EXERCISE INPUTS START

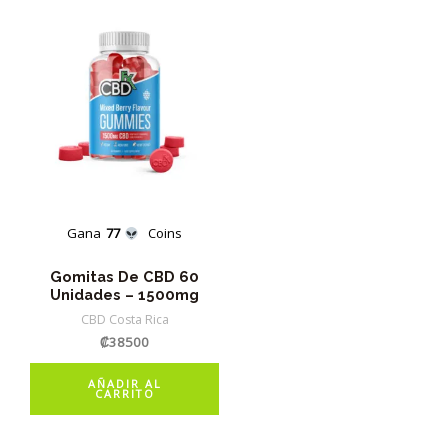
Gana
77
Coins
Gomitas De CBD 60
Unidades – 1500mg
CBD Costa Rica
₡
38500
AÑADIR AL
CARRITO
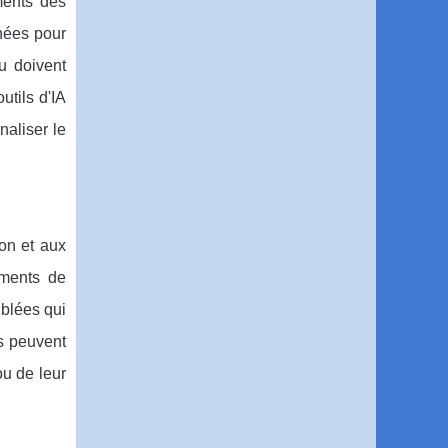
ments des
nnées pour
u doivent
utils d'IA
naliser le
ion et aux
ements de
blées qui
rs peuvent
ou de leur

EXERCISE INPUTS END

→ YOUR TASK
Return exactly the line containing "Unidades – 1500mg" and every line after it, up to and including the final line of the entries above. Pictures stay out.

→ WRITTEN RESPONSE
Unidades – 1500mg
CBD Costa Rica
₡
38500
AÑADIR AL
CARRITO
ments des
nnées pour
u doivent
utils d'IA
naliser le
ion et aux
ements de
blées qui
rs peuvent
ou de leur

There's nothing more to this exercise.